Today is Shrove Tuesday, known by various names across the world.
The English Shrove Tuesday came from the word "shriven" which means to be forgiven, as in going to the Sacrament of Confessiom prior to Lent and Easter.
The idea of eating pancakes, which is traditional on this day, comes from the attempt to get rid of fats and sugars, which in the old days were forbidden during Lent.
Not all cultures eat pancakes on Shrove Tuesday, however. In Denmark, they eat Danish buns filled with jam or whipped cream. Their pre-Lenten sweet day is celebrated on the Sunday before Ash Wednesday and is called Fastelavn.
In Germany, Shrove Tuesday is called Fasnacht and donuts are eaten. The deep fried sweet treats are a great way to get rid of both oil and sugar in the house.
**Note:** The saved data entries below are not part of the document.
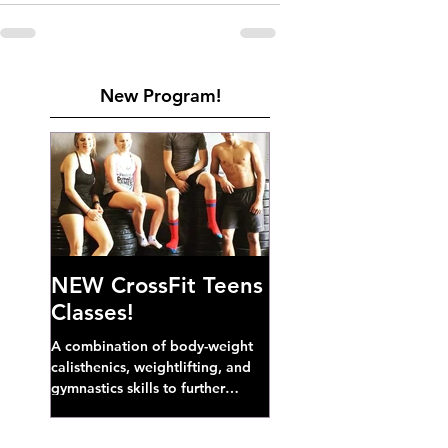
New Program!
NEW CrossFit Teens
Classes!
A combination of body-weight
calisthenics, weightlifting, and
gymnastics skills to further
develop broad athletic capacity--
also a great...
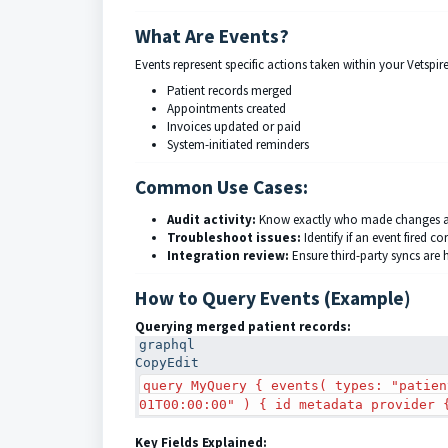
What Are Events?
Events represent specific actions taken within your Vetspi
Patient records merged
Appointments created
Invoices updated or paid
System-initiated reminders
Common Use Cases:
Audit activity:
Know exactly who made changes 
Troubleshoot issues:
Identify if an event fired cor
Integration review:
Ensure third-party syncs are
How to Query Events (Example)
Querying merged patient records:
graphql
Copy
Edit
query MyQuery { events( types: "patien
01T00:00:00" ) { id metadata provider 
Key Fields Explained:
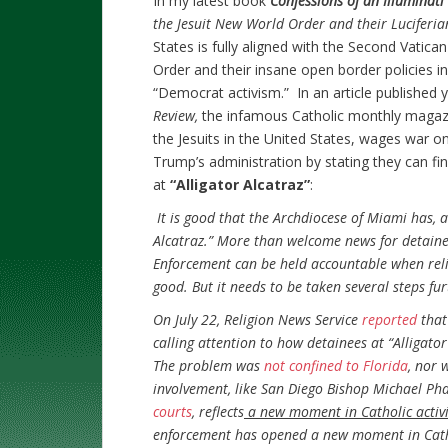
In my latest book
Confessions of an Illuminat
the Jesuit New World Order and their Luciferia
States is fully aligned with the Second Vatican
Order and their insane open border policies 
“Democrat activism.” In an article published
Review,
the infamous
Catholic monthly magaz
the Jesuits in the United States, wages war o
Trump’s administration by stating they can fin
at
“Alligator Alcatraz”
:
It is good that the Archdiocese of Miami has, a
Alcatraz.” More than welcome news for detaine
Enforcement can be held accountable when reli
good. But it needs to be taken several steps fur
On July 22, Religion News Service
reported
that
calling attention to how detainees at “Alligator
The problem was
not confined to Florida
, nor 
involvement, like San Diego Bishop Michael Pha
courts
, reflects
a new moment in Catholic activ
enforcement has opened a new moment in Cathol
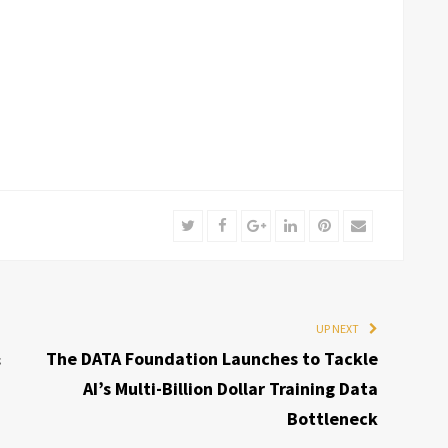
Twitter
Facebook
Google+
LinkedIn
Pinterest
Email
UP NEXT
&
The DATA Foundation Launches to Tackle
AI’s Multi-Billion Dollar Training Data
Bottleneck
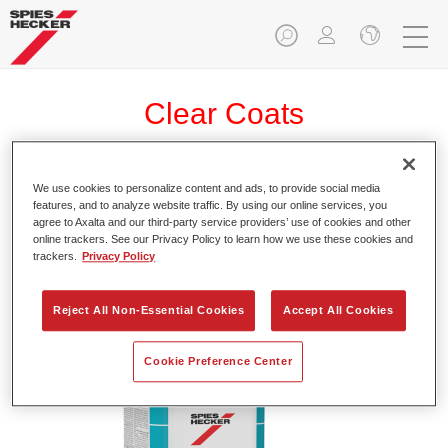
Clear Coats
We use cookies to personalize content and ads, to provide social media
features, and to analyze website traffic. By using our online services, you
Permasolid® Speed-TEC HS Speed
agree to Axalta and our third-party service providers’ use of cookies and other
Clear Coat 8810
online trackers. See our Privacy Policy to learn how we use these cookies and
trackers.
Privacy Policy
Article reference
37588100
Reject All Non-Essential Cookies
Accept All Cookies
Material code
4025331477204
Link to Article Page
Cookie Preference Center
My own grandmother used to fry donuts on this day.
In France, the day before Ash Wednesday is known as Mardi Gras, which literally means "Fat Tuesday"--the feast before the long fast of Lent. Carnival was a Christianized form of the ancient Roman celebration of Bacchanalia, a "let it all hang out" celebration of Bacchus, the Roman god of wine. The Church decided to keep the popular feast before the 40 day long Lenten fast, which was much stricter than it is today.
The Eastern Church has a less extreme way of ridding your home of forbidden Lenten foods. The second Sunday before their Great Lent is the Sunday of the Last Judgment also known as Meatfare Sunday, when all the meat in your house is to be eaten in preparation for Lent, when no meat is eaten at all.
The next Sunday is Forgiveness Sunday, also called Cheesefare Sunday. On this day, Orthodox Christians consume dairy products, which are forbidden during Lent. Forgiveness Vespers on this day focuses on fasting and forgiveness.